This analyst literally seems to be asking why did you not have the investment banks pump your stock price by advertising to institutional investors. And not just one question like this, he seems oblivious to how the stock market works in general. Having “massively indebted governments” as customers being very dangerous is a twisted take by analyst.

10 Likes

I’ll just add to @wpr101 's comment about the quality of the questions that this call was open to any investor. There may well have been actual analysts asking questions, but they were all anonymous as presented and any random person could, and was actively encouraged in the release about it to submit a question. Random, non-analyst person me submitted a question and had it answered.
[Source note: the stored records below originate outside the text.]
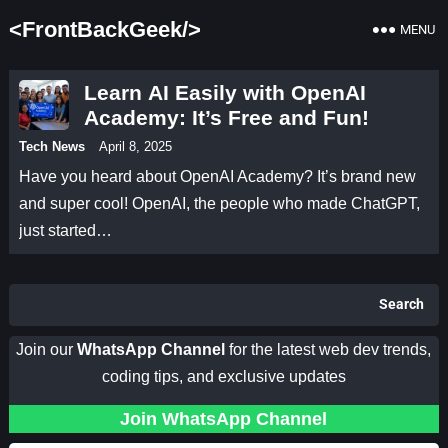
<FrontBackGeek/>
MENU
Learn AI Easily with OpenAI
Academy: It’s Free and Fun!
Tech News
April 8, 2025
Have you heard about OpenAI Academy? It’s brand new
and super cool! OpenAI, the people who made ChatGPT,
just started…
Search
Join our
WhatsApp Channel
for the latest web dev trends,
coding tips, and exclusive updates
Join WhatsApp Channel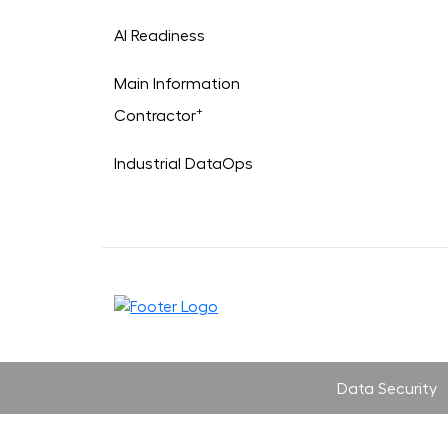
AI Readiness
Main Information
+
Contractor
Industrial DataOps
Data Security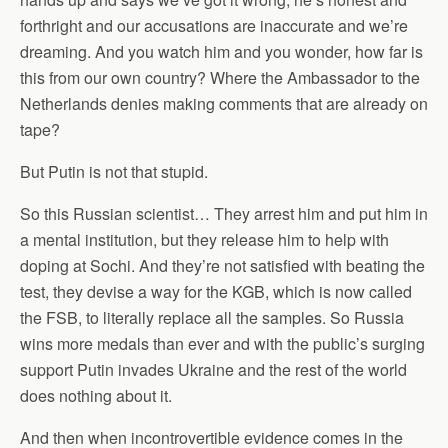
forthright and our accusations are inaccurate and we’re
dreaming. And you watch him and you wonder, how far is
this from our own country? Where the Ambassador to the
Netherlands denies making comments that are already on
tape?
But Putin is not that stupid.
So this Russian scientist… They arrest him and put him in
a mental institution, but they release him to help with
doping at Sochi. And they’re not satisfied with beating the
test, they devise a way for the KGB, which is now called
the FSB, to literally replace all the samples. So Russia
wins more medals than ever and with the public’s surging
support Putin invades Ukraine and the rest of the world
does nothing about it.
And then when incontrovertible evidence comes in the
So, there were lots of questions from people who appeared not to know how public companies work. This was not a typical analyst-based call. It could well have been a series of questions on Reddit.
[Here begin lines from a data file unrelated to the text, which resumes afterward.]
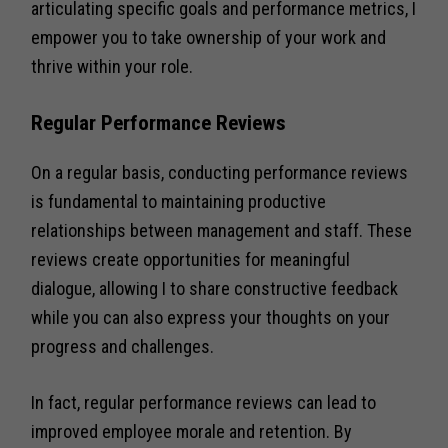
articulating specific goals and performance metrics, I
empower you to take ownership of your work and
thrive within your role.
Regular Performance Reviews
On a regular basis, conducting performance reviews
is fundamental to maintaining productive
relationships between management and staff. These
reviews create opportunities for meaningful
dialogue, allowing I to share constructive feedback
while you can also express your thoughts on your
progress and challenges.
In fact, regular performance reviews can lead to
improved employee morale and retention. By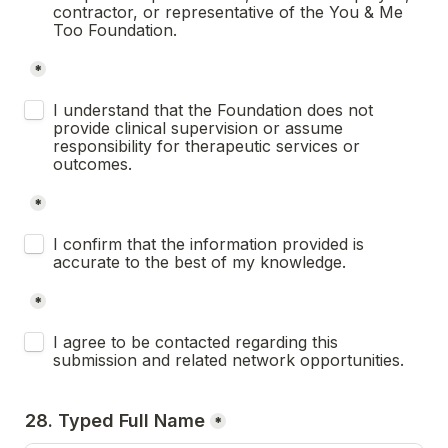
contractor, or representative of the You & Me 
Too Foundation.
*
Untitled checkboxes field
I understand that the Foundation does not 
provide clinical supervision or assume 
responsibility for therapeutic services or 
outcomes.
*
Untitled checkboxes field
I confirm that the information provided is 
accurate to the best of my knowledge.
*
Untitled checkboxes field
I agree to be contacted regarding this 
submission and related network opportunities.
28. Typed Full Name
*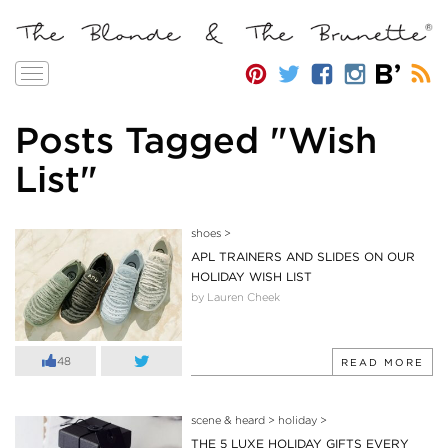
Toggle
navigation
Posts Tagged "Wish
List"
shoes
>
APL TRAINERS AND SLIDES ON OUR
HOLIDAY WISH LIST
by Lauren Cheek
48
READ MORE
scene & heard
>
holiday
>
THE 5 LUXE HOLIDAY GIFTS EVERY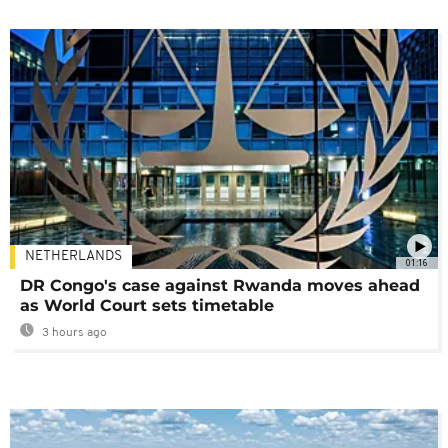
NETHERLANDS
01:16
DR Congo's case against Rwanda moves ahead
as World Court sets timetable
3 hours ago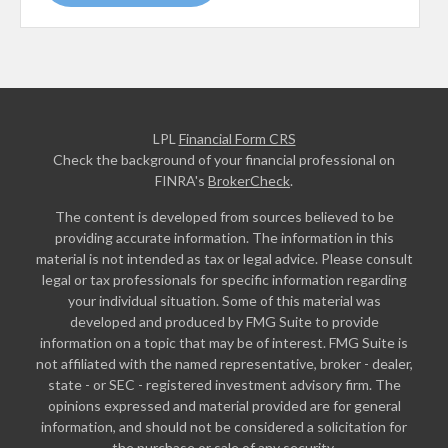
LPL
Financial Form CRS
Check the background of your financial professional on
FINRA's
BrokerCheck
.
The content is developed from sources believed to be
providing accurate information. The information in this
material is not intended as tax or legal advice. Please consult
legal or tax professionals for specific information regarding
your individual situation. Some of this material was
developed and produced by FMG Suite to provide
information on a topic that may be of interest. FMG Suite is
not affiliated with the named representative, broker - dealer,
state - or SEC - registered investment advisory firm. The
opinions expressed and material provided are for general
information, and should not be considered a solicitation for
the purchase or sale of any security.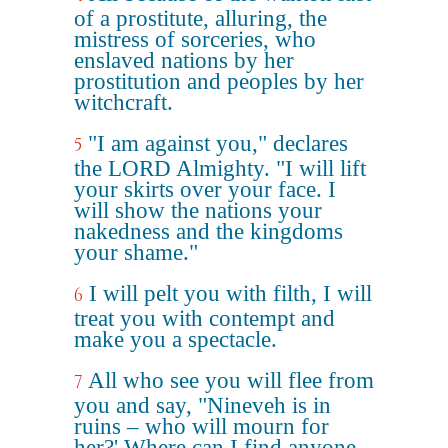
of a prostitute, alluring, the
mistress of sorceries, who
enslaved nations by her
prostitution and peoples by her
witchcraft.
"I am against you," declares
5
the LORD Almighty. "I will lift
your skirts over your face. I
will show the nations your
nakedness and the kingdoms
your shame."
I will pelt you with filth, I will
6
treat you with contempt and
make you a spectacle.
All who see you will flee from
7
you and say, "Nineveh is in
ruins – who will mourn for
her?' Where can I find anyone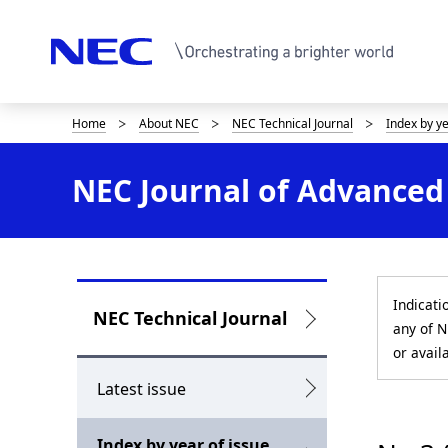
Home
About NEC
NEC Technical Journal
Index by y
D
i
NEC Journal of Advanced 
s
p
l
Indicati
a
L
NEC Technical Journal
any of N
y
o
or avail
i
c
Latest issue
n
a
Index by year of issue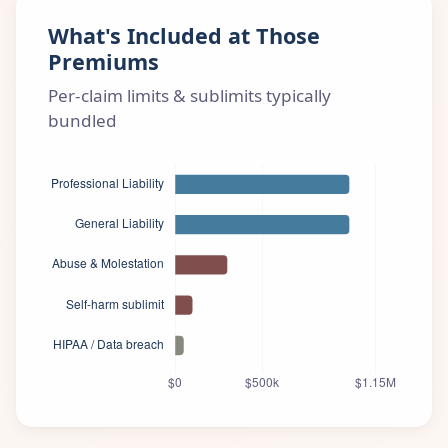
What's Included at Those
Premiums
Per-claim limits & sublimits typically
bundled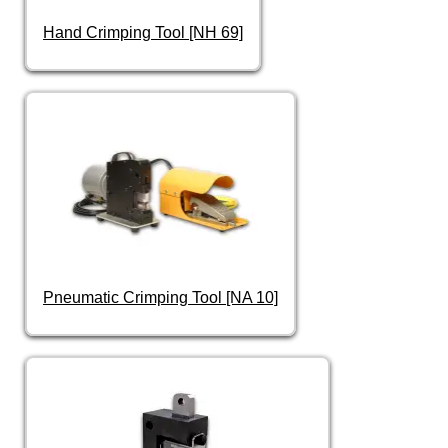
Hand Crimping Tool [NH 69]
Pneumatic Crimping Tool [NA 10]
Like @wpr101 , I give props to Wheatley for doing it, and I don’t ding him for abrupt answers to clueless questions. Those come with the territory of doing an AMA session for any investor who can send an email.

JR

10 Likes

A Tesla automobile is a giant battery on wheels. Tesla is probably the foremost battery technology company in the world. Not too far behind in the manufacture of solar panels. Plenty of companies have looked at EV versions of RV trailers that are covered in solar panels on top etc. The physics limit how much energy can be produced and stored. And that then plays out in the economics.

A single solar panel produces about 2kWh of energy per sunny day.
A configuration of 9 panels can produce 18kWh per sunny day (this is liberal).
The most popular EV by far is a Tesla model Y, long range, which has a battery of 75kWh. So it can produce enough energy to provide 25% charge to a Tesla Model Y.
Which I’d argue is plenty of many applications, but at what cost? Nearly all Tesla drivers charge overnight in their garage.

The cost of Solar has driven down but the cost saving have decelerated the last several years as tax incentives have started to abate. Battery future cost models are highly debated. The structure shown above is an expensive structure designed to pass wind-load requirements. This looks like a very expensive solution to build.

A grid-tied solution such as Freewire’s accomplishes the same without the expense of the solar, and allows a full charge in a very short time. You could do multiple cars per work day, and so perhaps you charge 4-8 cars in a day at the same rate as this solar solution. The unit economics can thus justify digging up the parking lot to run wire.

I automatically get skeptical when told “but patents”. The tech world is littered with companies awarded patents they claimed would transform them, before the crash and burn. I would be very surprised to learn that they have some sort of breakthru technology edge.

And lastly, I will note that when I warned people about TJ Rodgers during the Enovix hype I got similar responses but later several thank you notes. Same happened with Aehr. Some microcaps can go to 100x, I just don’t see any breakthru technology here, or really any novel ideas beyond what I’ve seen from many back-country camping enthusiasts. I’m a strong advocate of solar power and would like to see subsidies continue so we can rid ourselves of carbon fuels. I’m a Tesla owner and huge EV advocate. But I see this product as an expensive niche product with limited applications beyond remote applications (military, oil fields, mining, …) and Government entities making green statements at any cost.

28 Likes

Not supporting or rejecting BEEM, but just putting some numbers together. BEEM states their unit has a generating capability of 16 kw-hr/day (not sure how many hours of full sun went into the calculation). A Tesla consumes about 300 w-hr/mile. This suggests the BEEM unit will support something over 50 miles of driving per day. Practical for a home owner, but seemingly insufficient for a commercial installation.

18 Likes

I looked at the info sheet on their ARC2020 on BEAM website. It says their unit will produce 4.4 kilowatts (4.4kW). I assume this is under ideal conditions, meaning sunny day, the unit facing the sun and CLEAN (not dusty like everywhere in Afghanistan). IMO, it makes sense to scale down at least half for non-ideal.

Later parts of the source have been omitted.